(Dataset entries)
+===+

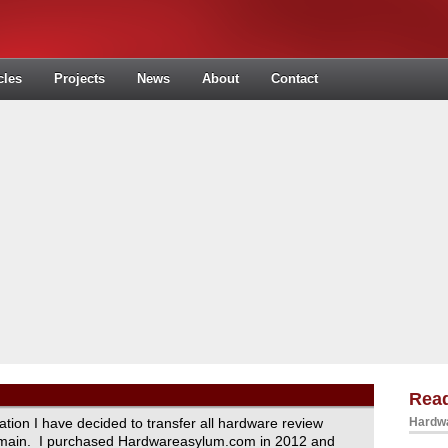
cles
Projects
News
About
Contact
Read
ration I have decided to transfer all hardware review
Hardwa
domain. I purchased Hardwareasylum.com in 2012 and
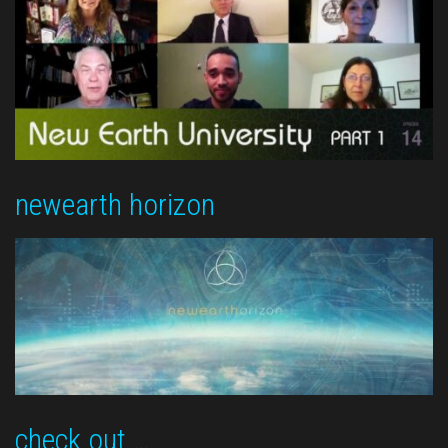
newearth horizon
check out …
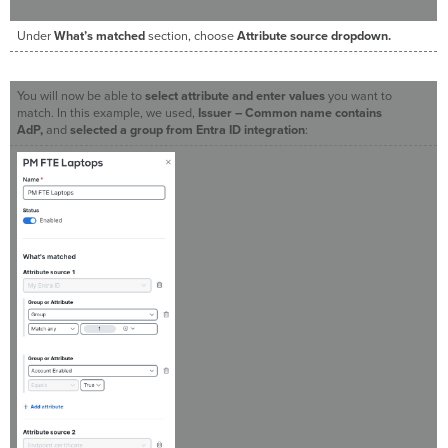
Under
What’s matched
section, choose
Attribute source dropdown.
You will now be able to
select attribute and enter values
you want to
match. In this example, we used,
Issuer – Common name contains
AdP,
and
selected a group from Entra ID integration
:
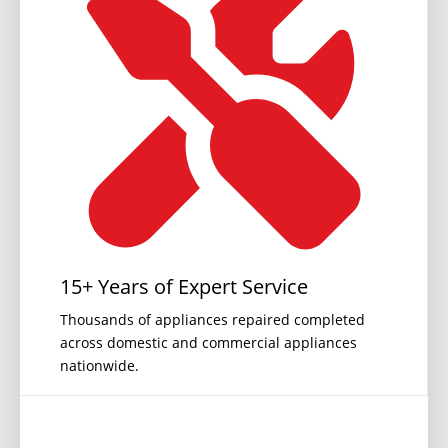
15+ Years of Expert Service
Thousands of appliances repaired completed
across domestic and commercial appliances
nationwide.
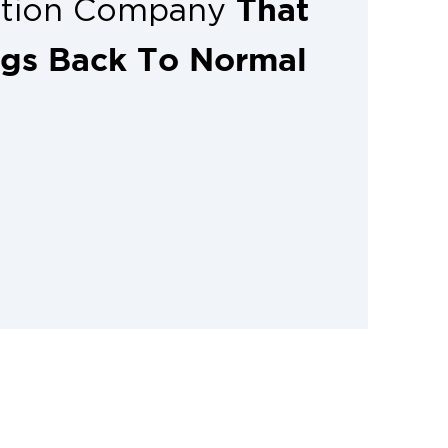
That
ation Company
ngs Back To Normal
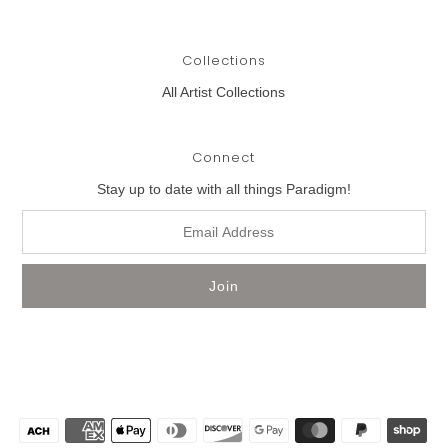
Collections
All Artist Collections
Connect
Stay up to date with all things Paradigm!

+===+

**Instructions for the task:**
Transcribe every line from the records above without alteration, and leave out the images.

**Task answer:**
cles
Projects
News
About
Contact
Read
ration I have decided to transfer all hardware review
Hardwa
domain. I purchased Hardwareasylum.com in 2012 and
newearth horizon
check out …
Under
What’s matched
section, choose
Attribute source dropdown.
You will now be able to
select attribute and enter values
you want to
match. In this example, we used,
Issuer – Common name contains
AdP,
and
selected a group from Entra ID integration
:
15+ Years of Expert Service
Thousands of appliances repaired completed
across domestic and commercial appliances
nationwide.
That
ation Company
ngs Back To Normal
Collections
All Artist Collections
Connect
Stay up to date with all things Paradigm!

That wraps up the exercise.